Vulkan tapped a Philip Morris on his thumbnail and noticed how brown his skin was against the white cigarette. He put the cigarette in his mouth and snapped his fingers. The bloody fool must have been half-asleep.
Along the bar, there were a couple of tourists and a newspaper writer named Poetsch from Ohio. One of the tourists asked if Poetsch went across to the ‘other side’ very much.
‘Not much,’ Poetsch said. ‘The Commies have me marked down on their black list.’ He laughed modestly. Johnnie Vulkan said an obscene word loud enough for the barman to look up. The barman grinned at Johnnie and said, ‘Mir kann keener.’ 1
Poetsch didn’t speak German so he didn’t notice.
There were lots of radio men here tonight: Americans with the blunt accents of their fathers who spoke strange Slav dialects over the jammed night air. One of them waved to Vulkan but didn’t beckon him across there. That was because they considered themselves the cultural set of the city. Really they were mental lightweights equipped with a few thousand items of cocktail-time small talk. They wouldn’t know a string quartet from a string vest.

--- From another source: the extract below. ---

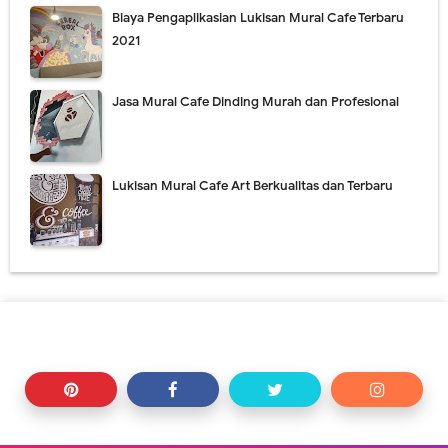
Biaya Pengaplikasian Lukisan Mural Cafe Terbaru
2021
Jasa Mural Cafe Dinding Murah dan Profesional
Lukisan Mural Cafe Art Berkualitas dan Terbaru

The barman lit his cigarette for him.
‘Thanks,’ said Johnnie. He made a mental note to cultivate the barman in the near future, not for the purpose of getting information – he hadn’t sunk to that peanut circuit yet – but because it made life easier in a town like this. He sipped his bourbon and tried to think of a way to appease London. Vulkan felt glad that Dawlish’s boy was heading back to London. He was all right as the English go, but you never knew where you were with him. That’s because the English were amateurs – and proud of it. There were some days when Johnnie wished that he was working for the Americans. He had more in common with them, he felt.
All around there was a rumble of courteous conversation. The man with nose, moustache and spectacles that looked like a one-piece novelty was an English MP. He had the managerial voice that the English upper class used for hailing taxis and foreigners.
‘But here in the actual city of Berlin,’ the Englishman was saying, ‘taxes are twenty per cent below your West German taxes and what’s more your chaps at Bonn waive the four per cent on transactions. With a bit of wangling they will insure your freight free and if you bring in steel you have it carted virtually without charge. No businessman can afford to overlook it, old chap. What line of business you in?’ The Englishman brushed both ends of his moustache and sniffed loudly.
Vulkan smiled to a man from the Jewish Documentation Section. That was a job Vulkan would enjoy, but the pay was very small, he heard. The Jewish Documentation Section in Vienna collected material about war crimes to bring ex-SS men to trial. There was plenty of work about, Vulkan thought. He looked through the tobacco smoke; he could count at least five ex-SS officers in here at this moment.